As I carefully split the receptacles open to reveal 30 or so seeds in each one, I found myself asking the marigold aloud, "My goodness, how are you so prolific?" This isn't my first time harvesting marigold seeds; in fact, they're my favorite seeds to save each year. Perhaps our longstanding relationship is the reason why Marigold whispered her response, "Because I am patient and I am focused."
The words, audible only in my heart, hit me like a truck, nearly knocking me over into the grass. I was instantly transported to my childhood. Visions of 8-year-old me getting myself up and ready to catch the school bus, my single mom still on her graveyard shift. She would come home and sleep while I was at school and, by dinnertime, she'd be back at the plant (a quite different plant–one of manmade chemistry instead of God-made chemistry) and I'd be cooking my own dinner and putting myself to bed.
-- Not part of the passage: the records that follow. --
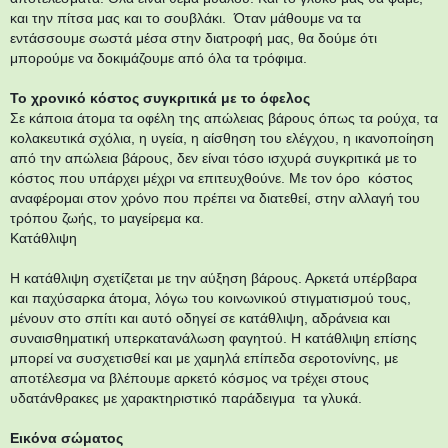
και την πίτσα μας και το σουβλάκι. Όταν μάθουμε να τα
εντάσσουμε σωστά μέσα στην διατροφή μας, θα δούμε ότι
μπορούμε να δοκιμάζουμε από όλα τα τρόφιμα.
Το χρονικό κόστος συγκριτικά με το όφελος
Σε κάποια άτομα τα οφέλη της απώλειας βάρους όπως τα ρούχα, τα
κολακευτικά σχόλια, η υγεία, η αίσθηση του ελέγχου, η ικανοποίηση
από την απώλεια βάρους, δεν είναι τόσο ισχυρά συγκριτικά με το
κόστος που υπάρχει μέχρι να επιτευχθούνε. Με τον όρο κόστος
αναφέρομαι στον χρόνο που πρέπει να διατεθεί, στην αλλαγή του
τρόπου ζωής, το μαγείρεμα κα.
Κατάθλιψη
Η κατάθλιψη σχετίζεται με την αύξηση βάρους. Αρκετά υπέρβαρα
και παχύσαρκα άτομα, λόγω του κοινωνικού στιγματισμού τους,
μένουν στο σπίτι και αυτό οδηγεί σε κατάθλιψη, αδράνεια και
συναισθηματική υπερκατανάλωση φαγητού. Η κατάθλιψη επίσης
μπορεί να συσχετισθεί και με χαμηλά επίπεδα σεροτονίνης, με
αποτέλεσμα να βλέπουμε αρκετό κόσμος να τρέχει στους
υδατάνθρακες με χαρακτηριστικό παράδειγμα τα γλυκά.
Εικόνα σώματος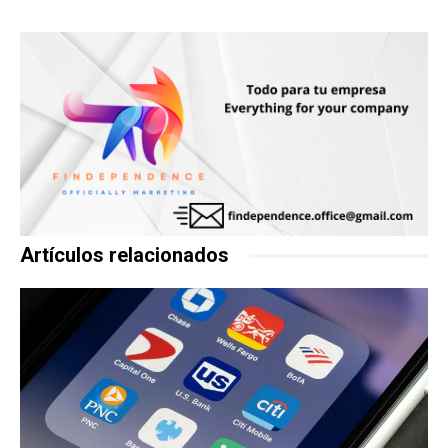
Artículos relacionados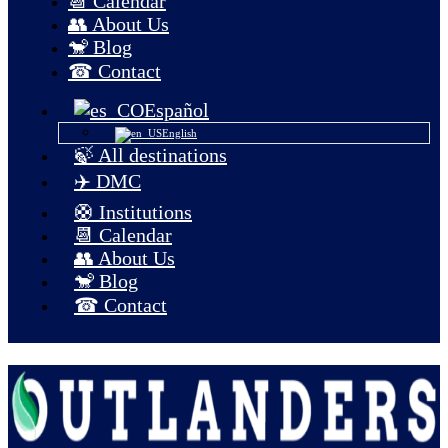
📆 Calendar
👥 About Us
🐒 Blog
☎ Contact
Español
English
🍃 All destinations
✈️ DMC
🛟 Institutions
📆 Calendar
👥 About Us
🐒 Blog
☎ Contact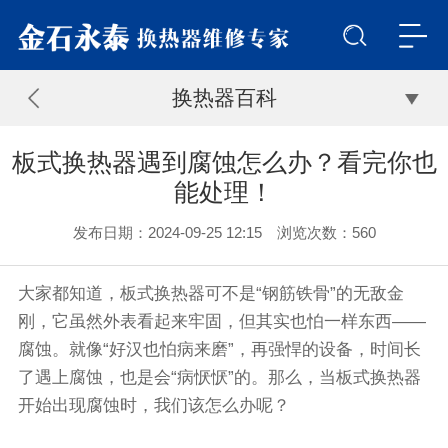
换热器百科
板式换热器遇到腐蚀怎么办？看完你也
能处理！
发布日期：2024-09-25 12:15 浏览次数：
560
大家都知道，板式换热器可不是“钢筋铁骨”的无敌金
刚，它虽然外表看起来牢固，但其实也怕一样东西——
腐蚀。就像“好汉也怕病来磨”，再强悍的设备，时间长
了遇上腐蚀，也是会“病恹恹”的。那么，当板式换热器
开始出现腐蚀时，我们该怎么办呢？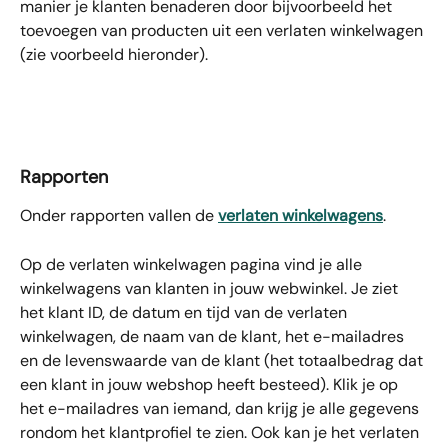
manier je klanten benaderen door bijvoorbeeld het 
toevoegen van producten uit een verlaten winkelwagen 
(zie voorbeeld hieronder).
Rapporten
Onder rapporten vallen de 
verlaten winkelwagens
.
Op de verlaten winkelwagen pagina vind je alle 
winkelwagens van klanten in jouw webwinkel. Je ziet 
het klant ID, de datum en tijd van de verlaten 
winkelwagen, de naam van de klant, het e-mailadres 
en de levenswaarde van de klant (het totaalbedrag dat 
een klant in jouw webshop heeft besteed). Klik je op 
het e-mailadres van iemand, dan krijg je alle gegevens 
rondom het klantprofiel te zien. Ook kan je het verlaten 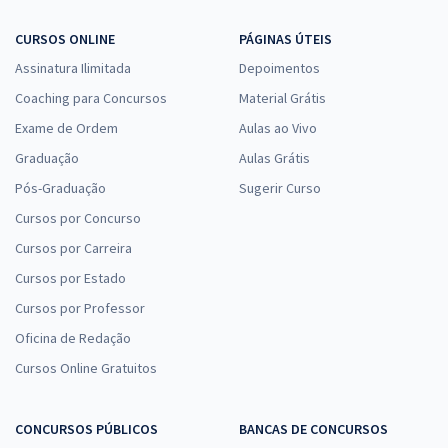
CURSOS ONLINE
PÁGINAS ÚTEIS
Assinatura Ilimitada
Depoimentos
Coaching para Concursos
Material Grátis
Exame de Ordem
Aulas ao Vivo
Graduação
Aulas Grátis
Pós-Graduação
Sugerir Curso
Cursos por Concurso
Cursos por Carreira
Cursos por Estado
Cursos por Professor
Oficina de Redação
Cursos Online Gratuitos
CONCURSOS PÚBLICOS
BANCAS DE CONCURSOS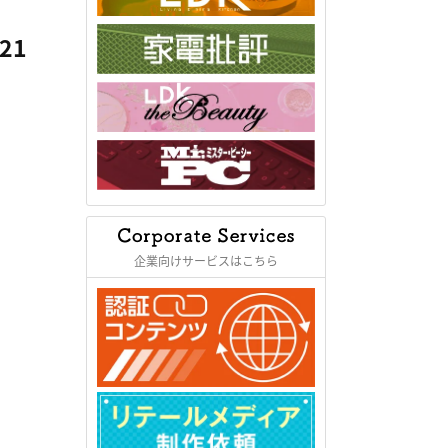
21
企業向けサービスはこちら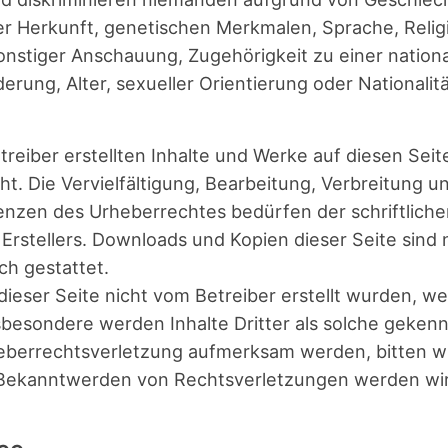
ler Her­kunft, gene­ti­schen Merk­ma­len, Spra­che, Reli­
ons­ti­ger Anschau­ung, Zuge­hö­rig­keit zu einer natio­na
rung, Alter, sexu­el­ler Ori­en­tie­rung oder Nationalitä
trei­ber erstell­ten Inhal­te und Wer­ke auf die­sen Sei­
. Die Ver­viel­fäl­ti­gung, Bear­bei­tung, Ver­brei­tung 
n­zen des Urhe­ber­rech­tes bedür­fen der schrift­li­c
 Erstel­lers. Down­loads und Kopien die­ser Sei­te sind n
ch gestat­tet.
die­ser Sei­te nicht vom Betrei­ber erstellt wur­den, we
s­be­son­de­re wer­den Inhal­te Drit­ter als sol­che gekenn
­ber­rechts­ver­let­zung auf­merk­sam wer­den, bit­ten 
ekannt­wer­den von Rechts­ver­let­zun­gen wer­den wir de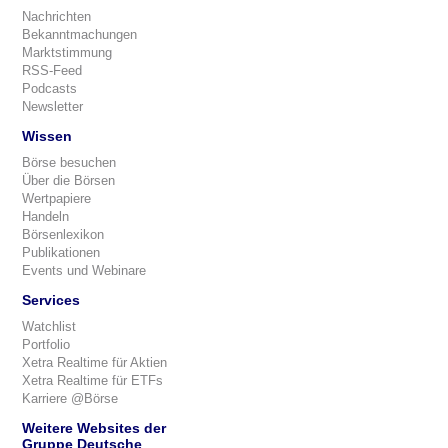
Nachrichten
Bekanntmachungen
Marktstimmung
RSS-Feed
Podcasts
Newsletter
Wissen
Börse besuchen
Über die Börsen
Wertpapiere
Handeln
Börsenlexikon
Publikationen
Events und Webinare
Services
Watchlist
Portfolio
Xetra Realtime für Aktien
Xetra Realtime für ETFs
Karriere @Börse
Weitere Websites der
Gruppe Deutsche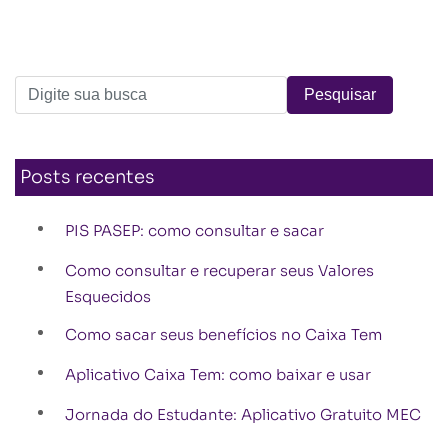
Posts recentes
PIS PASEP: como consultar e sacar
Como consultar e recuperar seus Valores
Esquecidos
Como sacar seus benefícios no Caixa Tem
Aplicativo Caixa Tem: como baixar e usar
Jornada do Estudante: Aplicativo Gratuito MEC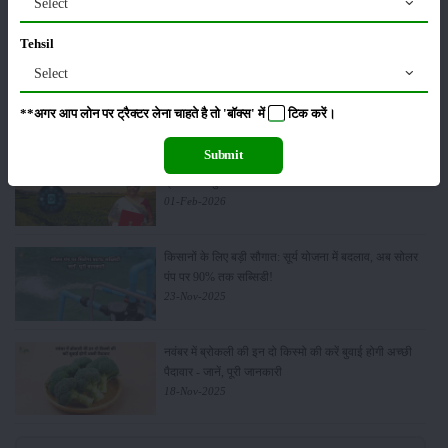
Select
Tehsil
किसान क्रेडिट कार्ड (KCC) में बड़े सुधार की तैयारी: RBI की
Select
नई पहल से किसानों को मिलेगा फायदा
13-Feb-2026
**अगर आप लोन पर ट्रैक्टर लेना चाहते है तो 'बॉक्स' में
टिक
करें।
Submit
Budget 2026: ‘भारत विस्तार’ से कृषि में डिजिटल और AI
क्रांति की शुरुआत
01-Feb-2026
किसानों के लिए बड़ी सौगात: सूर्य योजना में बदलाव, अब सोलर
पंप पर 90% तक सब्सिडी!
23-Nov-2025
नवंबर में ब्रोकली की इन दो किस्मो की करें बुवाई होगी अच्छी
पैदावार - जानें, पूरी जानकारी
18-Nov-2025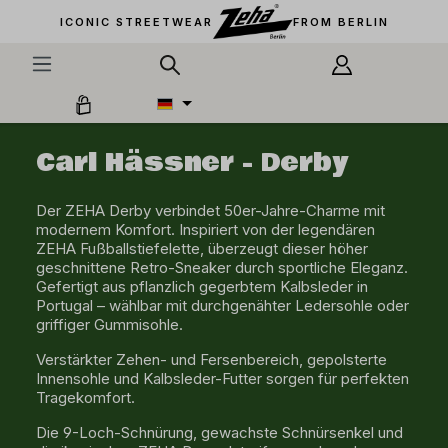
alt springen
ICONIC STREETWEAR
FROM BERLIN
Carl Hässner - Derby
Der ZEHA Derby verbindet 50er-Jahre-Charme mit
modernem Komfort. Inspiriert von der legendären
ZEHA Fußballstiefelette, überzeugt dieser höher
geschnittene Retro-Sneaker durch sportliche Eleganz.
Gefertigt aus pflanzlich gegerbtem Kalbsleder in
Portugal – wählbar mit durchgenähter Ledersohle oder
griffiger Gummisohle.
Verstärkter Zehen- und Fersenbereich, gepolsterte
Innensohle und Kalbsleder-Futter sorgen für perfekten
Tragekomfort.
Die 9-Loch-Schnürung, gewachste Schnürsenkel und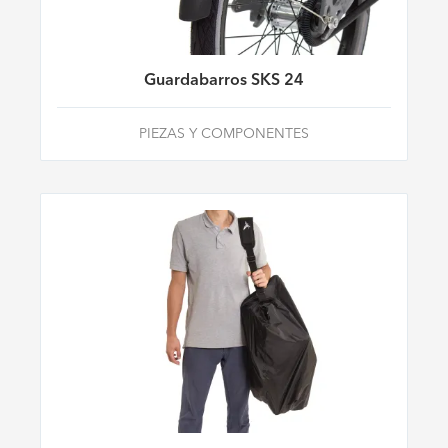
Guardabarros SKS 24
PIEZAS Y COMPONENTES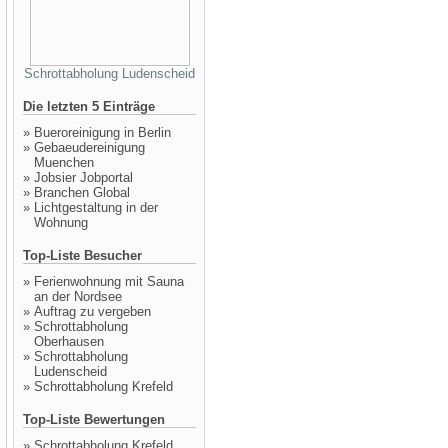
Schrottabholung Ludenscheid
Die letzten 5 Einträge
»
Bueroreinigung in Berlin
»
Gebaeudereinigung
Muenchen
»
Jobsier Jobportal
»
Branchen Global
»
Lichtgestaltung in der
Wohnung
Top-Liste Besucher
»
Ferienwohnung mit Sauna
an der Nordsee
»
Auftrag zu vergeben
»
Schrottabholung
Oberhausen
»
Schrottabholung
Ludenscheid
»
Schrottabholung Krefeld
Top-Liste Bewertungen
»
Schrottabholung Krefeld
I didn't get a slow unfolding. I was catapulted into adulthood out of necessity and survival. I had to learn to see far ahead into the needs that would be unmet, and then adapt and reprioritize quickly. I somehow missed the sacred slowness of maturing like a marigold–with measured ease. An effortlessness as slow as molasses creeping over the lip of a downturned jar and still landing with solid precision where it was always meant to land. Instead, my growth was forced.
Rushed.
I had skipped some critical parts of the process as if some pages in my life's book were skimmed past because they were stuck together. Pulling them apart meant either risking damage or patiently maneuvering the delicate pages from one another, and who has time for that when we're talking about survival?
I guess you could say that I was farsighted, having to look ahead into the future to see what result needed to be achieved. And I was unable to learn discipline and detail along the way because I was a child trying to find the fastest route to success–aka quick adaptation into surviving as adults do. Sounds a lot like "20/20 vision with farsightedness and constant fatigue from refocusing" to me. I often still find myself in the swirlings of this cycle, having and holding a vision and seeing the end result perfectly with clarity, and yet, feeling fatigued from all the finer details.
Marigold, on the other hand, holds her vision of her future in patient focus and exquisite detail. In her own way, she is also farsighted with 20/20 vision. But because she remains focused on each individual up-close task to its completion, she reaches proliferation with ease. Her maturation is a delicate and intentional unfurling resulting in abundance.
As I brushed the seeds of the last remaining pod into the jar, the sun swooned into the horizon. Two hours had passed and I had meticulously collected over a thousand seeds in silent patience.
"See?" Marigold whispered. "Farsightedness is the gift of vision and focus is the slow unfolding of that vision."